A Fine Dessert by Emily Jenkins 

The story tells the story of four centuries, four families, making the same dessert. This dessert connects human emotions, humans,s, and food. 

Although the environment has changed, the characters have changed, and the tools used to make desserts have changed over the four centuries, the most constant being the warmth of family and affection. 

I have to say that this book about slavery is a classic in terms of content and paint production. This unforgettable traditional food contains a profound cultural foundation and religious value. 

Therefore, when we enjoy traditional food, we not only taste the rich taste but also taste the long-standing cultural praise. 

Although the traditional cuisines of the East and the West are different, based on the cuisine, the emotions between people can be passed down from generation to generation.

15. Last Stop on Market Street 


Last Stop on Market Street by Matt de la Peña 

When I read this book about slavery, I remembered a game I played in a training session before: "It's great", that is, in any case, you should say It's great in the first sentence, and give a reasonable explanation for it - play, It turns out that, most of the time, things are "forgivable".

"The Last Station on Market Street" probably also conveyed this truth. Grandma went from waiting for the bus to getting on the bus, to the last station, and they all gave the exploration of discovering beauty again and again.

for example:
CJ complains about why he has to wait for the bus when it is raining.
Grandma said that the tree is also thirsty, didn't you see it drinking from a straw...
complained why we don't have a private car.
Grandma says we already have a big bus that breathes fire...
When a blind man got into the car, asked: Grandma, why can't that man see?
Grandma said, "Baby, do you know what seeing is? Some people see the world with their ears."
After listening to the performance, the last stop on Market Street has also arrived. CJ asked his grandmother, "Why is this place always so dirty".
Grandma said, "CJ when you are in the dust, you can better understand what beauty is."
With such a grandmother around, the children brought out must be positive and optimistic toward the sun! when such children grow up, how can they be depressed or afraid of frustration? Because he must be able to find a way out of his positive thinking logic!

This book is a Caldecott Silver Award and Newbery Gold Award in 2016. It is excellent!

No matter where you live, the world is a desolate place, full of sadness. But you still have choices about how you look at the world—you can choose to look at the ugly side, or you can try to find the good side.

Such kind picture books will definitely give the child a good side, and these will become the light in his future life, illuminating the once gloomy time.

Conclusion: Best children's books about slavery

The basis of the production relations of slavery society is that slave owners possess the means of production, and at the same time directly possess the producers—slaves. 

This is an important feature that distinguishes it from other private ownership societies.

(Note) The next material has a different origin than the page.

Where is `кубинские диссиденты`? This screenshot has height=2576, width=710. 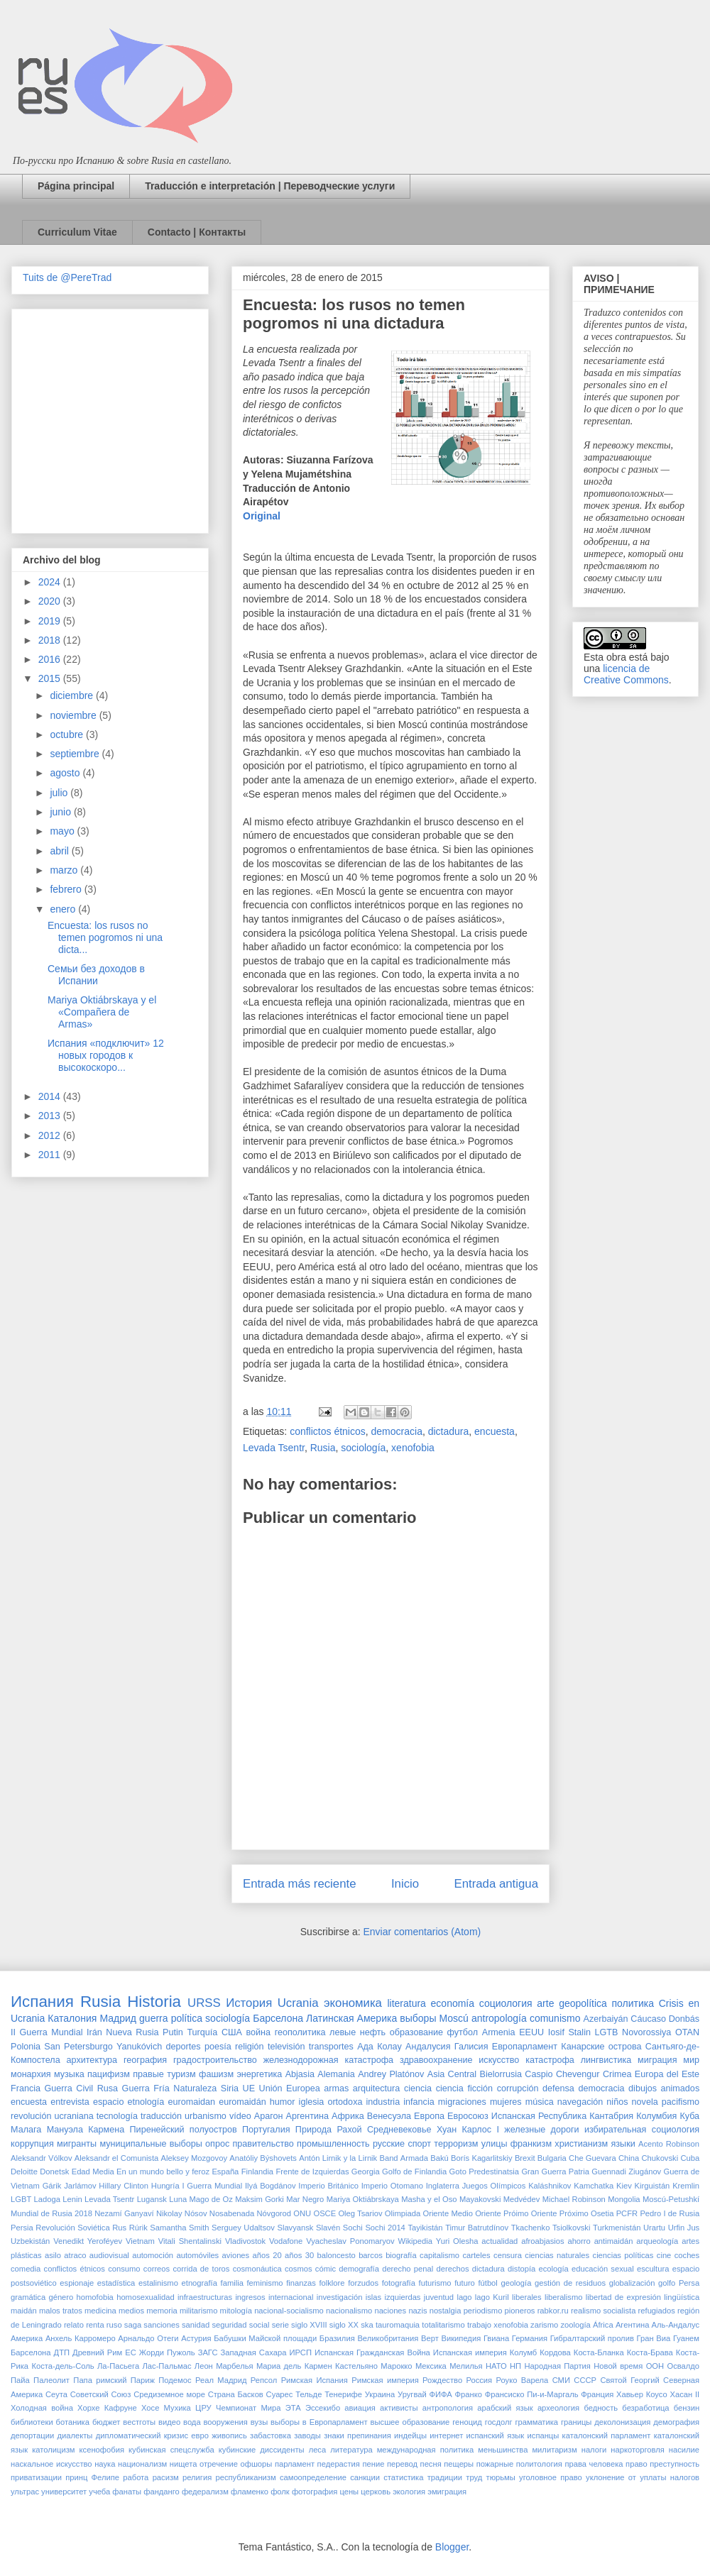 кубинские диссиденты is located at coordinates (262, 2449).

Politically, slaves were stripped of all power. 

There is no personal freedom; economically, slaves are regarded by slave owners as a kind of property, and they are used as tools for speaking, and they are brutally exploited and exploited. 

Since the slave owner owns the means of production and slaves, all the products of the slave are owned and controlled by the slave owner. 

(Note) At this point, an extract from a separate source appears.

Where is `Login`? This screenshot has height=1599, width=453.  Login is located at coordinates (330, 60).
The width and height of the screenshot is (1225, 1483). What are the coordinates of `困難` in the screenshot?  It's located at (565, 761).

To enable the slave to work continuously for him and continue to exploit the slave, the slave owner only provides a small part of the means of subsistence to maintain the minimum life of the slave. 

The basis of the feudal social production relations is that the feudal landlord class owns the means of production such as land and does not fully own the productive laborers - serfs or peasants. 

Based on feudal ownership, two opposing classes were formed, namely, the feudal landlord class and the peasant class. 

Under the feudal system, not only did the feudal landlords exploit the farmers, but the state also exploited the farmers, handicraftsmen, and other laborers in the form of taxation and other financial firms.